Personnel changes are a part of doing business. Some companies deal with such sensitive data that they have complicated and expensive software systems to protect it – but for most small businesses, protecting your digital assets after a personnel change is a manual process. Here are steps you need to take to protect your small business through these inevitable changes.

Set things up right

This is easier said than done, but as the saying goes, an ounce of prevention is worth a pound of cure. Here are things to consider:

Set up a password management system. Most businesses have digital accounts with vendors of all kinds, in addition to passwords to digital resources like your website, email newsletter, Google business profile, social media accounts and more. If the person with access to all of these leaves without passing along passwords, recreating or reclaiming access to all these accounts can be an enormous hassle. Utilizing a password management system, which stores the URLs, passwords, and other relevant information to each of these accounts, goes a long way toward insulating your business from this problem.

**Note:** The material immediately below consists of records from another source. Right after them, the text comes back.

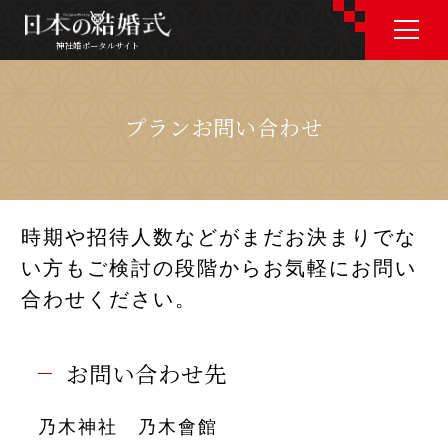
神社婚ポータルサイト
神社婚ポータルサイト
プランお問い合わせ
J P
E N
時期や招待人数などがまだお決まりでな
い方もご検討の段階からお気軽にお問い
神社婚会場を探す
合わせください。
衣裳を探す
お問い合わせ先
和婚コラム
乃木神社 乃木會館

Assign social media admin roles carefully. Different social media work differently in this regard, but when possible choose roles for employees that don’t give them complete control over the account. The “admin” of a Facebook Page should be the owner of the business, and others should be “editor” or below – an “editor” has all the privileges of an admin, except they cannot kick admins off the page or delete the page.

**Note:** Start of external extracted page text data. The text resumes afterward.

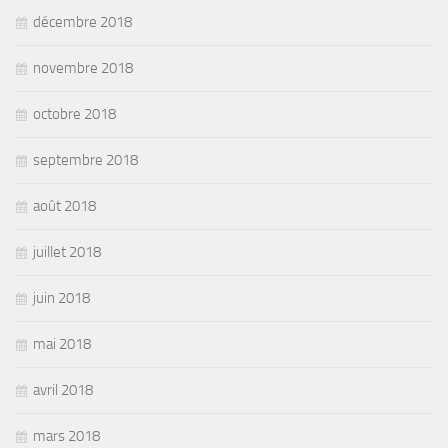
décembre 2018
novembre 2018
octobre 2018
septembre 2018
août 2018
juillet 2018
juin 2018
mai 2018
avril 2018
mars 2018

Create separate logins for your website. In many businesses, more than one person is responsible for updating your website. WordPress makes it possible for each individual to have their own login – so if anyone leaves, their login can be removed (leaving everyone else’s untouched).

When someone leaves

There are many reasons an employee might leave on good terms – a change in job, a change in family status, or retirement – but what if an employee is terminated and has negative feelings about your business?

Here’s a quick checklist of things to handle:

Email address. Take control of the the former employee’s company email address, and monitor it for 90 days before canceling it.

Passwords. Change common passwords, including but not limited to the following:

• VPN
• Remote desktop
• Password manager
• Server
• E-newsletter (such as Constant Contact, Mailchimp)

Social media. Remove your former employee from social media, including Meta companies (Facebook and Instagram). YouTube and Twitter have a single login and do not offer the ability to assign roles, so changing the password is required.

Website. If updating your site was among your employee’s duties, delete their login (or if you don’t have individual logins, change the password). If your website includes a staff listing and contact information, update that information as well.

Intranet. If you have an employee intranet, make sure to remove the employee’s access to it, and contact information in it.

Phone system. Remove your employee from your phone answering system, and deactivate their voicemail.

Return of any company-owned equipment. With remote work becoming more and more common, make sure you get company laptops, desktops, or any other equipment back.

Exit interview. During the exit interview with your employee, ask if there are any digital accounts or other resources for which they alone have login information.

Conclusion

No matter the circumstances of an employee’s departure, removing their access to your digital assets is important, for their sake as well as your own.